Thank you. Aren't --ignore-checksum & --no-check-dest essentially doing the same or?

I realise checking is quite useful when moving vast data amounts, it would be annoying if many files got corrupted without knowing about it and the transfer as it is, is running at an average 40MB/s WITH checking, so that's not terrible.

But good for me to know the options.

No they are not the same. You can read all details in docs. Which is always advisable as using random flags will lead to random results.

1 Like

How right you are, I assume it's still checking with that flag. Could --check-first help me out in this case? I guess not, because the destination directory is going to be empty when the copy job starts.

The files aren't going to be there for long either, because they will be uploaded out to a crypt google remote, I'm not doing it directly because I need to encrypt & a script cycles through some accs to upload more than the 750GB limit a day.

Help with what? Have you read what this flag is doing?

If not sure and this is one off job it is much safer to rely on default settings. Does it really matter if it takes a bit longer?

1 Like

Yes, it does the checking before the transfer begins. However there are no files in the destination before it begins, so I guess my assumption is it would not do much at all.

This is just 1 copy batch of many, so it's useful for me to know how I can optimize it optimally. Thank you for your assistance.
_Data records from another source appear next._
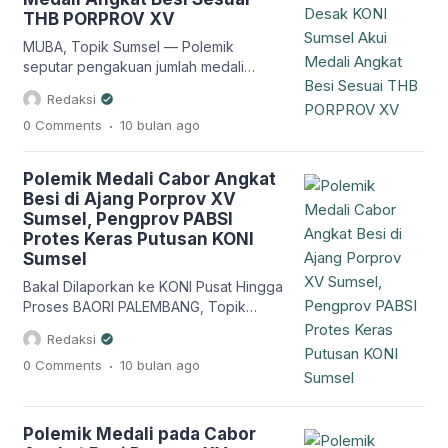
tak bisa terkejar oleh kontingen lain.
THB PORPROV XV
Berdasarkan […]
MUBA, Topik Sumsel — Polemik
seputar pengakuan jumlah medali
cabang olahraga angkat besi dalam
Redaksi
ajang Pekan Olahraga Provinsi
.
0 Comments
10 bulan
ago
(PORPROV) XV Sumatera Selatan di
Kabupaten Musi Banyuasin
memunculkan sikap tegas dari
Polemik Medali Cabor Angkat
Pengurus Provinsi Persatuan Angkat
Besi di Ajang Porprov XV
Besi Seluruh Indonesia (Pengprov
Sumsel, Pengprov PABSI
PABSI) Sumsel bersama sembilan
Protes Keras Putusan KONI
Pengurus Cabang (Pengcab)
Sumsel
kabupaten/kota. Dalam pernyataan
resmi yang dirilis, Pengprov PABSI
Bakal Dilaporkan ke KONI Pusat Hingga
menegaskan bahwa […]
Proses BAORI PALEMBANG, Topik
Sumsel — Keputusan KONI Sumsel
Redaksi
yang dinilai menyalahi aturan mendapat
.
0 Comments
10 bulan
ago
reaksi keras dari Pengurus Provinsi
(Pengprov) Persatuan Angkat Besi
Seluruh Indonesia (PABSI) Sumsel. Hal
ini bermula saat peraihan medali cabor
Polemik Medali pada Cabor
angkat besi di ajang PORPROV XV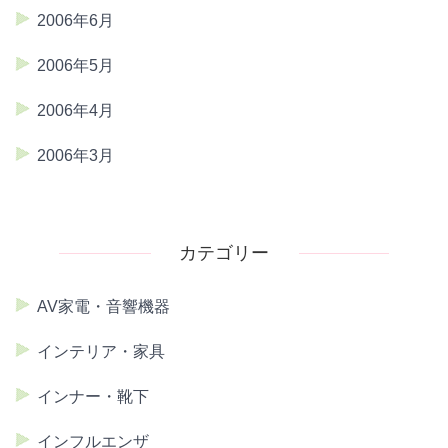
2006年6月
2006年5月
2006年4月
2006年3月
カテゴリー
AV家電・音響機器
インテリア・家具
インナー・靴下
インフルエンザ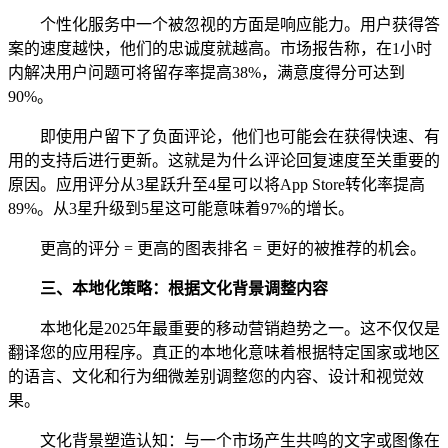
个性化服务中一个被忽视的方面是响应能力。用户获得答
案的速度越快，他们的忠诚度就越高。市场报告称，在1小时
内解决用户问题可将留存率提高38%，满意度得分可达到
90%。
即使用户留下了负面评论，他们也可能会在获得快速、有
用的支持后进行更新。这就是为什么评论回复速度至关重要的
原因。应用评分从3星跃升至4星可以将App Store转化率提高
89%。从3星升级到5星这可能意味着97%的增长。
更高的评分 = 更高的图表排名 = 更好的被推荐的机会。
三、
本地化策略：根据文化背景调整内容
本地化是2025年最重要的移动营销趋势之一。这不仅仅是
翻译您的应用程序。真正的本地化意味着根据特定国家或地区
的语言、文化和行为细微差别调整您的内容、设计和视觉效
果。
文化背景塑造认知：与一个市场产生共鸣的文字或图像在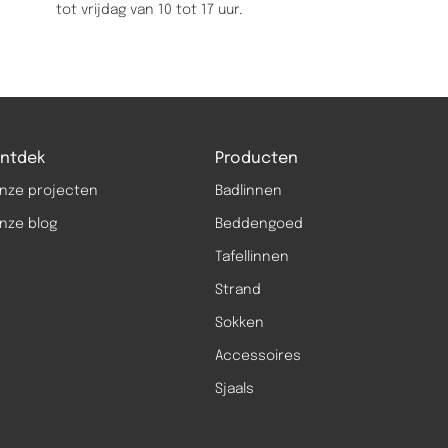
tot vrijdag van 10 tot 17 uur.
ntdek
Producten
nze projecten
Badlinnen
nze blog
Beddengoed
Tafellinnen
Strand
Sokken
Accessoires
Sjaals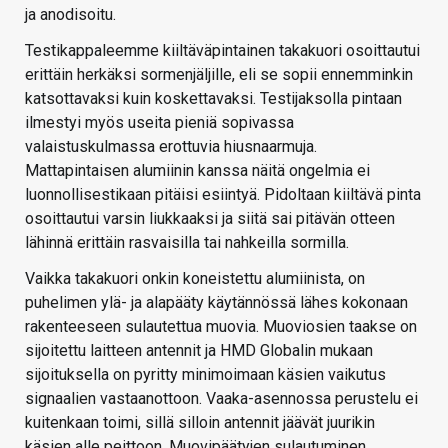
ja anodisoitu.
Testikappaleemme kiiltäväpintainen takakuori osoittautui
erittäin herkäksi sormenjäljille, eli se sopii ennemminkin
katsottavaksi kuin koskettavaksi. Testijaksolla pintaan
ilmestyi myös useita pieniä sopivassa
valaistuskulmassa erottuvia hiusnaarmuja.
Mattapintaisen alumiinin kanssa näitä ongelmia ei
luonnollisestikaan pitäisi esiintyä. Pidoltaan kiiltävä pinta
osoittautui varsin liukkaaksi ja siitä sai pitävän otteen
lähinnä erittäin rasvaisilla tai nahkeilla sormilla.
Vaikka takakuori onkin koneistettu alumiinista, on
puhelimen ylä- ja alapääty käytännössä lähes kokonaan
rakenteeseen sulautettua muovia. Muoviosien taakse on
sijoitettu laitteen antennit ja HMD Globalin mukaan
sijoituksella on pyritty minimoimaan käsien vaikutus
signaalien vastaanottoon. Vaaka-asennossa perustelu ei
kuitenkaan toimi, sillä silloin antennit jäävät juurikin
käsien alle peittoon. Muovipäätyjen sulautuminen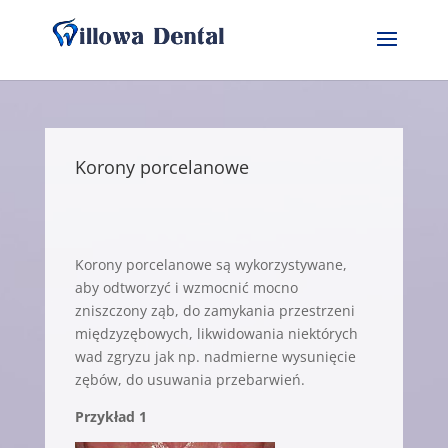
Korony porcelanowe
Korony porcelanowe są wykorzystywane,
aby odtworzyć i wzmocnić mocno
zniszczony ząb, do zamykania przestrzeni
międzyzębowych, likwidowania niektórych
wad zgryzu jak np. nadmierne wysunięcie
zębów, do usuwania przebarwień.
Przykład 1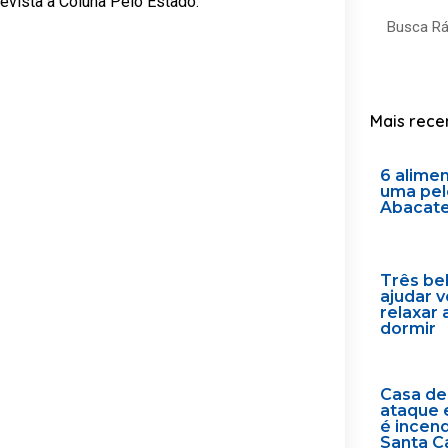
revista à Coluna Pelo Estado.
Search
Mais rece
6 alime
uma pel
Abacat
Três be
ajudar 
relaxar 
dormir
Casa de
ataque 
é incen
Santa C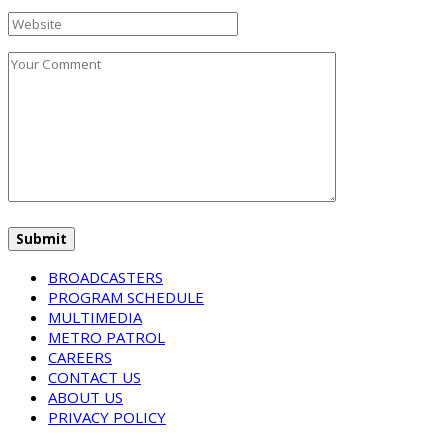
BROADCASTERS
PROGRAM SCHEDULE
MULTIMEDIA
METRO PATROL
CAREERS
CONTACT US
ABOUT US
PRIVACY POLICY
--check-first will check before transferring anything what has to be transferred. It can be useful if you want more precise ETA up front or when checking impacts transfers (on some IO limited systems)

It has no impact on actual transfers and hash checking later.

1 Like

Okay, thanks for clarifying. I think this flag you've provided me with

--ignore-checksum   Skip post copy check of checksums

Is really the only one that will impact my copy jobs considerably.

If I changed --checkers=1 - it would still do the checksum on every single file right? And possibly slower with only 1 checker am I understanding that right?

Unless you specify --ignore-checksum - checkers check what to transfer. Not what was transferred successfully or not.

Your bottleneck is your HDD - not rclone.

Now what is optimal number of "checkers" - it depends on your local system. Only way to find out is to test.

1 Like

I am well aware, rclone is a fantastic tool & champ here and the HDD is bottlenecking me. I am going to be conducting a lot of tests.
I know for one fact that my creation policy for my mergerFS is mspmfs and 1 disk is larger than the 3 others, which means it will use only 1 out of the 4 disks a majority of the time, so I'm going to change it so the data gets distributed over the 4 HDDs, this should be very helpful for me.

1 Like

Okay with 4 mechanical HDDs in play this is running much much better! Thanks for assistance y'all.